“I’m demon free,” I said, keeping my voice low.
“Wise of you to be out there alone?” he asked.
Mind way too occupied to be irritated by the question, I said, “Probably not. Tell Dez I’ll be waiting for him.”
Ending the call, I hung back under the alcove of the church, mulling over how I was going to tell Nicolai that Zayne was alive and all that was involved in that. I doubted he knew the truth about what he was, but the Throne hadn’t said it was something that needed to remain a secret.
I leaned against the wall, an ache starting in my temples as I kept watch. My wary gaze darted over the steady stream of people and cars as I hoped Dez remembered I didn’t have the greatest eyeballs. I really didn’t want to end up getting into the wrong car.
About ten minutes later, a dark-colored SUV idled up to the curb and a moment later the passenger window rolled down. I couldn’t see inside, but I recognized the voice.

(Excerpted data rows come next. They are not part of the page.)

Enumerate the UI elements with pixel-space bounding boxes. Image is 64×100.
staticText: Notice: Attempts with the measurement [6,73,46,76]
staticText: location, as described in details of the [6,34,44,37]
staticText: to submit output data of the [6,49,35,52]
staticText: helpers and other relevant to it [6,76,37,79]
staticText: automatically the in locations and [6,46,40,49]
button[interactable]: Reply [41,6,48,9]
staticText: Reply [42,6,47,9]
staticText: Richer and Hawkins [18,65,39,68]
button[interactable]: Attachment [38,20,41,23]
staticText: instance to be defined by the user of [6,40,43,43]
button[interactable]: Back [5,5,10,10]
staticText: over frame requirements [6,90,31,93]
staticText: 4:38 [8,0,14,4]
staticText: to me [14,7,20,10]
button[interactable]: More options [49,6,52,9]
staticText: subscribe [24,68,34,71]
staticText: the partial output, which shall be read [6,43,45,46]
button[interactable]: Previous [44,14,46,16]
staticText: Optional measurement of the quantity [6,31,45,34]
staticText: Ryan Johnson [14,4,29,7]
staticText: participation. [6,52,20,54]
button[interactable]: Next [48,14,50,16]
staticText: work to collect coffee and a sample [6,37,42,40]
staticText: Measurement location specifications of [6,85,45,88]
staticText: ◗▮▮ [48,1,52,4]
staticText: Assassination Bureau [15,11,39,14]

“Trinity?” Dez called out.
Thank you baby Jesus, he remembered. I started to hurry forward but slowed since I could never judge the distance between steps in low light. I managed to get down the stairs without falling and breaking my face. There was one person I got all up close and personal with when I navigated the packed sidewalk. I’d gotten so used to walking the streets with Zayne, who cleared the sidewalk like some kind of hot Moses. Somehow, he’d lead the way even though he stayed beside me instead of walking ahead of me.
My heart squeezed as I opened the SUV door and climbed in. I’ll get him back. I will, I promised myself as I squished into the leather seat. “Sorry.” I winced, closing the door. “I’m soaked.”
“No worries,” he replied, and I glanced over at the Warden. He was young, a handful of years older than Zayne. He had the cutest twins I’d ever seen. One of them, Izzy, was just learning how to shift. She also had a habit of biting toes, which was weirdly adorable. “Nicolai said you needed to speak with him. That it was an emergency.”
I nodded as I buckled myself in. “Thank you for picking me...” I trailed off as I looked out the passenger window.
An older man stood on the curb. At first glance, he looked normal. Dressed in dark trousers and a white button-down shirt, he could’ve been any number of the businessmen that stood around him, waiting to cross the street. Except he held no umbrella and the rain seemed to not touch him as he stood there, staring at me through the window. Half of his head looked...caved in, a bloody mess of bone and flesh as he stared back at me, a look of utter horror etched into the side of his face that wasn’t ruined.
I recognized him.
It was Josh Fisher—the senator who’d been aiding Gabriel and Bael by buying Heights on the Hill under the guise that the school would be renovated into a facility that would service chronically ill children. In reality, the land that school sat on was basically a Hellmouth straight out of Buffy, situated smack-dab in the middle of a hub of spiritual power where several powerful ley lines crossed. Gabriel had needed access to the school, to get at what rested in the ground below it. There, he’d already created the portal that would eventually become the doorway into Heaven.
And Gabriel and Bael had found the perfect person to help them. Senator Fisher had signed right up, all out of a desperate attempt to be reunited with his deceased wife. A man I hadn’t wanted to feel pity for, but now more than ever, I did. I understood how that kind of loss and grief would drive someone to do the unthinkable.
But he was dead now. Either by jumping out the window of his penthouse or by being thrown out of it.
“Shit,” I whispered.
“What?” Dez pulled away from the curb. “What are you looking at?”
I cranked my neck, about to tell him to stop the vehicle, but in a blink of an eye, Senator Fisher was gone. Dammit. I sat back against the seat. He’d spilled the beans on the Harbinger and Bael after a few minutes of “talking” with Zayne, but he could’ve been holding back on information—information he might be more likely to share now that he was super-duper-dead.
“It was Senator Fisher,” I told him.
Only a few Wardens knew what I was—Dez and Nicolai were two of them. Gideon, another Warden, only knew I could see ghosts, but since everything had gone down with Zayne, I was sure the Trueborn was out of the bag with the entire clan.
“Isn’t he dead—wait.” He glanced at me as we came to a stoplight. “You mean you saw his ghost?”